Dunia yang aman bagi Ara adalah, dunia yang ada Kakung di dalamnya. Teras rumah sederhana menjadi saksi kehangatan mereka, aroma kopi dan roti bakar menemani.
Namun hidup tak selamanya indah, manusia hanya merencanakan tapi tuhan yang menentukan, kadang keputusan tuhan diambil saat kita belum siap. Kakung pergi, pergi ke tempat yang lebih indah dan jauh tanpa bisa di gapai.

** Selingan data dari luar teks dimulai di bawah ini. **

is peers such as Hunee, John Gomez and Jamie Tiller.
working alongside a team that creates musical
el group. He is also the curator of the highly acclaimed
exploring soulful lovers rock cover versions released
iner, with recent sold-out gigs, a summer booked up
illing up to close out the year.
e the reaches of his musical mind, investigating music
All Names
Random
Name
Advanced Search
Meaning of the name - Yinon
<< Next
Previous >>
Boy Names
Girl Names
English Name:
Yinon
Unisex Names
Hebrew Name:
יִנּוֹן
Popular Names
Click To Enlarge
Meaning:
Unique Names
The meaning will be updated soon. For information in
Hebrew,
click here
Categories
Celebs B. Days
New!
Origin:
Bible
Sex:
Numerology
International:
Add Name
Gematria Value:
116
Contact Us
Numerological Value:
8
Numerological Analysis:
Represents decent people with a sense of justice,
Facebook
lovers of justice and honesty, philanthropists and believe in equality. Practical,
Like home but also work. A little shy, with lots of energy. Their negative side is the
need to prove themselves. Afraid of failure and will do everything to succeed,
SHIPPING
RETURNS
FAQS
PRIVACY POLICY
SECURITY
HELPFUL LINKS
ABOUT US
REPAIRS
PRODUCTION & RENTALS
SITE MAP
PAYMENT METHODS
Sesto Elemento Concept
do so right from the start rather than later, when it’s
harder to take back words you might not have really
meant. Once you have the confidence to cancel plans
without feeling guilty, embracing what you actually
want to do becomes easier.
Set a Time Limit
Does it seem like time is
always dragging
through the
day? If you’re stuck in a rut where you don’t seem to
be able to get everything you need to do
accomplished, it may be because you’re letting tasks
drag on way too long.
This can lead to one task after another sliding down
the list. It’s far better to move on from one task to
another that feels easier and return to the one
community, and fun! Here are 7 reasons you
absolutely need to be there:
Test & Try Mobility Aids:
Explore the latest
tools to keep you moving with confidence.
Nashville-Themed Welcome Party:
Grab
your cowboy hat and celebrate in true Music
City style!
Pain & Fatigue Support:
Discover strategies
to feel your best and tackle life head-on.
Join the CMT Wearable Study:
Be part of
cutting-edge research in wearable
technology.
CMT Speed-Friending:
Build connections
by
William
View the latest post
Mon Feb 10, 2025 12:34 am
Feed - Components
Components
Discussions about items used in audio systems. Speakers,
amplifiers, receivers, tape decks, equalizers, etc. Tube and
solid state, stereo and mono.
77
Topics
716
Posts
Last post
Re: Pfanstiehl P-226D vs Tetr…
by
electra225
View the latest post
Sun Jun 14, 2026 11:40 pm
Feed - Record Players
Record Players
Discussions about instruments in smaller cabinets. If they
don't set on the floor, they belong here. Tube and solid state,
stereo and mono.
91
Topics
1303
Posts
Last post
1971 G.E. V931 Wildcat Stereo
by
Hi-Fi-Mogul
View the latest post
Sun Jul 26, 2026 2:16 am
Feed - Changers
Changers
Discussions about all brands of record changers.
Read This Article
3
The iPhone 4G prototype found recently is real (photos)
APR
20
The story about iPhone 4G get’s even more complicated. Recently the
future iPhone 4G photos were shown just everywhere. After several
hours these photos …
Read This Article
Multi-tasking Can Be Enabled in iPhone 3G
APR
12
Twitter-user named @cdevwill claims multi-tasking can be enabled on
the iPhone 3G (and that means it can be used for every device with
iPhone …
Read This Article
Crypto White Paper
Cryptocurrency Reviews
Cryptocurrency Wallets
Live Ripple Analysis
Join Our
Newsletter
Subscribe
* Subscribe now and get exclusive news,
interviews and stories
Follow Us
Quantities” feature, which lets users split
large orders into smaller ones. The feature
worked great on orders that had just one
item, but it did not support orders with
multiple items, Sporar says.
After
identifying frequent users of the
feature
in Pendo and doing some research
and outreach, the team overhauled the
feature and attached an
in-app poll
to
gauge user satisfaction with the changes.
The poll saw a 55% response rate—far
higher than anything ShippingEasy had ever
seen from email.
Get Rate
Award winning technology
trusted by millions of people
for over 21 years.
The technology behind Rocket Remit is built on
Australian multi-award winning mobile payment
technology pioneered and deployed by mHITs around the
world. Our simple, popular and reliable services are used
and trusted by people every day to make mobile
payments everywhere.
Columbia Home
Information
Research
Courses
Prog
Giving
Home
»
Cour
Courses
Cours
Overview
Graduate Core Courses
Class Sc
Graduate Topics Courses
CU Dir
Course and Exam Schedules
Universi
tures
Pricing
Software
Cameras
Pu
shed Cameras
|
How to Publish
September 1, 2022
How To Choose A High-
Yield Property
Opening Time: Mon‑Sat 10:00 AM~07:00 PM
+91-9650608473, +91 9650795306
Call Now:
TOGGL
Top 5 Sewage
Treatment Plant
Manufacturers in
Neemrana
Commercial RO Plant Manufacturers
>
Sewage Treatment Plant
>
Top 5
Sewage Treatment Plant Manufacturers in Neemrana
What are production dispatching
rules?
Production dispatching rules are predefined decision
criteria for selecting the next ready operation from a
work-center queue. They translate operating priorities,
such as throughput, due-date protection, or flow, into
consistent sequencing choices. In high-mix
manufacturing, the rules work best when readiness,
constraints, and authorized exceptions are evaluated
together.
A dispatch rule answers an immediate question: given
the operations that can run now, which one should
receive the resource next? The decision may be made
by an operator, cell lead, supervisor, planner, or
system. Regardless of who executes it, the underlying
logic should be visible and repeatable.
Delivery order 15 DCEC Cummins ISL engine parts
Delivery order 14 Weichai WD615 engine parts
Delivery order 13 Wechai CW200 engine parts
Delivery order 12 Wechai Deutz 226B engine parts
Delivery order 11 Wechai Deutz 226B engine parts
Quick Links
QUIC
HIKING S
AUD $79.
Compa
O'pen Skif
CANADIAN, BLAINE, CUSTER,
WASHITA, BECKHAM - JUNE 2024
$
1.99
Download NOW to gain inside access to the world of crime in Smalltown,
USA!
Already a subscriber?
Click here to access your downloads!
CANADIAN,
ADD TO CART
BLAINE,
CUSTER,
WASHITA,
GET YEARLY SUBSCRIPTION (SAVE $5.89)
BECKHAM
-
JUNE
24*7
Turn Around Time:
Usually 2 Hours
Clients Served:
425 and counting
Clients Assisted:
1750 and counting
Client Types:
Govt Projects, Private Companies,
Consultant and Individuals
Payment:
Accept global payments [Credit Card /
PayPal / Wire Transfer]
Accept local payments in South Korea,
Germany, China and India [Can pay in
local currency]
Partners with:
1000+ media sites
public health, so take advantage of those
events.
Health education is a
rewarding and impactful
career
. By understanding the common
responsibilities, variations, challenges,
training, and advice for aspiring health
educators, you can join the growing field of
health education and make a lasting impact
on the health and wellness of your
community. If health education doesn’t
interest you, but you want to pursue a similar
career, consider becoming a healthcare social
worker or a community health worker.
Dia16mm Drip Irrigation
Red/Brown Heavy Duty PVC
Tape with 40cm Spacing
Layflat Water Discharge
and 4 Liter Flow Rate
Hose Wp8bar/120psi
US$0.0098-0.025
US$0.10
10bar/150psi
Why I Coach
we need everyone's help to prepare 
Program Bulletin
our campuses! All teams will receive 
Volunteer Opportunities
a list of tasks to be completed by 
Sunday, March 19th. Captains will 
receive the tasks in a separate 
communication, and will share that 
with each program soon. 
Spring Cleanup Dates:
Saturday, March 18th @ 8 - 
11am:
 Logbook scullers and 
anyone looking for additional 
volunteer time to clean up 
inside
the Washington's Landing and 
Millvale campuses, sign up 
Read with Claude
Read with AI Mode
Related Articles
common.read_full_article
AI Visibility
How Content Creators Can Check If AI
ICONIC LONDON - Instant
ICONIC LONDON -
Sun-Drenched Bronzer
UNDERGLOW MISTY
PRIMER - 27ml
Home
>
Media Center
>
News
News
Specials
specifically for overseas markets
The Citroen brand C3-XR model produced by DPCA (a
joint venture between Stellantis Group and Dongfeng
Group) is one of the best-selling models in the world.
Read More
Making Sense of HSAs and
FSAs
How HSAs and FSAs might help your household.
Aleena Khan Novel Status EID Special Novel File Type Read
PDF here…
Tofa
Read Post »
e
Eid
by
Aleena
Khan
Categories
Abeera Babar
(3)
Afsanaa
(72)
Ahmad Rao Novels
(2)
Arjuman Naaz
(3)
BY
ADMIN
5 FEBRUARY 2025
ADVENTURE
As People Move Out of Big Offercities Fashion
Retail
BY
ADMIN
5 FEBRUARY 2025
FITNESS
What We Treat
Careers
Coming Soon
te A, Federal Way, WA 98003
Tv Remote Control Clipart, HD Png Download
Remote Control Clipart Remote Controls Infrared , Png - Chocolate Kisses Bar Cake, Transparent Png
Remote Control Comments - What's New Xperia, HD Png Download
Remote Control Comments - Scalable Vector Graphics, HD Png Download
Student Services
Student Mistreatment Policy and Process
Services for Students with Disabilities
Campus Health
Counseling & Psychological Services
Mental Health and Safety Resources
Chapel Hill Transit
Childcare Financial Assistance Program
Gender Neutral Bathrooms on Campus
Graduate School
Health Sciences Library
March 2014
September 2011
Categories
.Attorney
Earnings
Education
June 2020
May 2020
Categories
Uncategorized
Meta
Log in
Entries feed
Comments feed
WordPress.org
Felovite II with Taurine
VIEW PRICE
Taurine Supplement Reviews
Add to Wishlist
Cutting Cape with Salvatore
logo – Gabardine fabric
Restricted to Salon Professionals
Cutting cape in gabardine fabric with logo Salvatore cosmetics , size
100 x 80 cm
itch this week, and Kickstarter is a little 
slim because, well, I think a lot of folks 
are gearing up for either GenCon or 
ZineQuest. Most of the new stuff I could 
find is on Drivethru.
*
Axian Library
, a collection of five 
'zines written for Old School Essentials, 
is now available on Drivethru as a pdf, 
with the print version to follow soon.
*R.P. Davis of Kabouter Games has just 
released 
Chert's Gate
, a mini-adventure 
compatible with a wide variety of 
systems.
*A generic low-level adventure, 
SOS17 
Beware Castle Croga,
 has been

Meruntuhkan dunia penuh warna yang Ara miliki, dan dalam sekejap semuanya berubah menjadi hitam dan putih. Kehidupan yang kini di jalaninnya penuh dengan kenangan dan debu kerinduan yang kian hari membuat sesak.
Hingga perpustakaan membawa satu orang yang masuk dalam dunianya, Vano seorang lelaki yang entah mengapa mengingatkan dirinya pada sosok hangat kakung. Perlahan ia memiliki tujuan hidup kembali.
Namun benarkah Vano adalah pegangan hidup baru Ara atau hanya ilusi dari keterpurukan?
Hanya sebuah kisah tentang kehilangan, duka, keikhlasan, dan cara hati keluar dari jurang kehilangan.